You have noticed that pine trees grow well in some parts of the woods, but not others. You speculate that the distribution of pines is related to drainage, that is, that pines prefer a very well-drained soil, while they do poorly in wet areas. You sample soil from evenly spaced plots throughout the forest, two days after a heavy rain. You find that you can describe each plot as belonging to one of three categories of soil: dry (sample falls apart in your hand), loamy (holds shape if you squeeze it, falls apart if you drop it), and wet (muddy - you can squeeze lots of water out, soil tends to run through your fingers).

Now, if soil drainage has no bearing on the distribution of pines, then you would expect half of the plots of each soil type to have pine trees, provided you sampled enough plots. That is, the expected frequency of soil types in plots with pine trees is 50% dry, 30% loamy, and 20% wet. An expected frequency assumes that catagories have no effect on the variable being measured (in this case, whether or not a plot has pines) and assumes that you sample enough times so that you have a representative sample.

Let's say you had 100 plots, and you found that 50 were dry, 30 loamy, and 20 were wet. Let's also say that 50 plots had pine trees on them. Among the 50 plots with pines, then, the expected distribution of soil types would be 25 dry, 15 loamy, and 10 wet.

Suppose now that you observed that of the 50 plots with pine trees, 31 were dry, 17 loamy, and only 2 were wet. It looks like there was a tendency for pines to grow in dry soils. Here is how to determine the probability that your observation would hold up if you were to take an infinite number of samples. That is, the following method gives you a probability that your conclusion is accurate.

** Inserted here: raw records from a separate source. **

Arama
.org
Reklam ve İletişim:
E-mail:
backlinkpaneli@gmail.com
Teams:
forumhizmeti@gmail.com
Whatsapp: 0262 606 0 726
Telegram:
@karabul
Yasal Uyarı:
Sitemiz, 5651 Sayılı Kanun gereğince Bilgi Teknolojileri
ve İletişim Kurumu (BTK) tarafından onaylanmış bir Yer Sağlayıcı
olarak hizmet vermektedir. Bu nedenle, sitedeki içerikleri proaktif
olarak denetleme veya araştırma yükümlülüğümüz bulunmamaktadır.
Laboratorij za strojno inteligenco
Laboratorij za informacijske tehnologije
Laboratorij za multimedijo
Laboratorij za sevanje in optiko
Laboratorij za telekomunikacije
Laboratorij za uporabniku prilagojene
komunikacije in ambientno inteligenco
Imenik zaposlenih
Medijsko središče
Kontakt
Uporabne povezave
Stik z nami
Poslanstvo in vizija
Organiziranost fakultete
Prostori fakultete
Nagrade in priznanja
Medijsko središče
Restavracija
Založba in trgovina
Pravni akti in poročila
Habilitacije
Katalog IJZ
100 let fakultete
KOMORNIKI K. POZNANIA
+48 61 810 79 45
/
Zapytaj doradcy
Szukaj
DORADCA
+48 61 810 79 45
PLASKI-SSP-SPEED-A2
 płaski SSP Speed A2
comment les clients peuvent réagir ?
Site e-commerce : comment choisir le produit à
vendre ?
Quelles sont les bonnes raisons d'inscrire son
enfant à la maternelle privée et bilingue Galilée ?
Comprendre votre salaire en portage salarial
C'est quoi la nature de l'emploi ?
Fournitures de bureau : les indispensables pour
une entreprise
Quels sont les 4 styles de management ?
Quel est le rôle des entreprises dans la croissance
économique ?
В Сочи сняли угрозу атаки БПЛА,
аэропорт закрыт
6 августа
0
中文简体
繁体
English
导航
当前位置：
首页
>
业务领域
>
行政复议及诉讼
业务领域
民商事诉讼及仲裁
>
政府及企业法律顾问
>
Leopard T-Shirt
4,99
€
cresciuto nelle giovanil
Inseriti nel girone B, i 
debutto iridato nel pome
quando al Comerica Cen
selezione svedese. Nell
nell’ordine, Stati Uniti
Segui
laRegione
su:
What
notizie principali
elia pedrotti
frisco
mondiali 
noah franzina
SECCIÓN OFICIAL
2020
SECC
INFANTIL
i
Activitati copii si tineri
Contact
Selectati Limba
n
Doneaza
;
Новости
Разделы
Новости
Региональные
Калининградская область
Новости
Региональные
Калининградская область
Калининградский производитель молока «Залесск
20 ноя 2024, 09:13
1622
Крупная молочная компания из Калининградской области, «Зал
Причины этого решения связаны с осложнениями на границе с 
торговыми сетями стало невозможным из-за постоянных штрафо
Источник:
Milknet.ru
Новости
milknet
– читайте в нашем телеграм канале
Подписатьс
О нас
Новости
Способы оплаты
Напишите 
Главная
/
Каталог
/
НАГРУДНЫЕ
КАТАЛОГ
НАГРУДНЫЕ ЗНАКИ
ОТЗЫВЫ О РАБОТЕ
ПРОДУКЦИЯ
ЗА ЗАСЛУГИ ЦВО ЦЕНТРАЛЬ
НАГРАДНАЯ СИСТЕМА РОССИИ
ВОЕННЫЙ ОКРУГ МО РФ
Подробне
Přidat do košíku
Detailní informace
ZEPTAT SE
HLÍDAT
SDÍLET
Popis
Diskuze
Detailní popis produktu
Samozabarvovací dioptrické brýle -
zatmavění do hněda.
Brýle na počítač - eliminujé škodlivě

For each category take the observed frequency (O) and subtract the expected frequency (E). Square the difference and divide by E. Add up the results for the three categories. The total is the Chi-Square statistic.

Calculation of the chi-square statistic

31 observed dry minus 25 expected dry = 6
6 squared = 36
36 divided by expected frequency E = 36/25 = 1.44

The other two categories gave values of 0.27 and 6.4. The total adds up to 8.11, which is the chi-square value.

Degrees of freedom

The number of degrees of freedom is always one less than the number of O vs. E categories. Since there were three categories, you have two degrees of freedom.

Table of critical values

A table of percentage points of the Chi-Square distribution lists numbers called critical values. Compare your value with the tabled values for your number of degrees of freedom. If your value exceeds the tabled value for the probability of 95% (p < 0.05) then the null hypothesis is rejected. In this example the null hypothesis is that soil type has no influence on the distribution of pines. Note that a null hypothesis is the conclusion that there is no effect, no change, nothing happening – the word "null" tells the story.

In the example, your value of 8.11 exceeded the tabled value of 5.991 for 2 degrees of freedom, 95% probability, therefore you can safely reject the null hypothesis. In fact, your value also exceeded the tabled value for 97.5% (p < 0.025), but not 99% (p < 0.01). Therefore you can say you reject the null hypothesis with a confidence level of p < 0.025. The p value is always the probability that the distribution you saw was due to chance alone, and it is the p-value that is usually reported.

Summary

To conduct a chi-square goodness-of-fit test:

  1. Divide your measurements into categories, which can be qualitative characteristics or ranges of numbers.
  2. Determine the percent of measurements that should fall into each category, if the null hypothesis is to be supported.
  3. Determine the expected number of measurements in each category among your test samples, based on those percentages.
  4. List the observed number of measurements for each category.
  5. Obtain [(O-E) squared]/E for each category.
  6. Add up each separate result to get the chi-square value.
  7. Degrees of freedom = number categories minus one.
  8. Find the tabled value for 95% (p < 0.05) corresponding to your degrees of freedom.
  9. Determine if the chi-squared statistic exceeds the tabled value.
  10. If the null hypothesis is rejected, see if it can also be rejected at a lower probability value.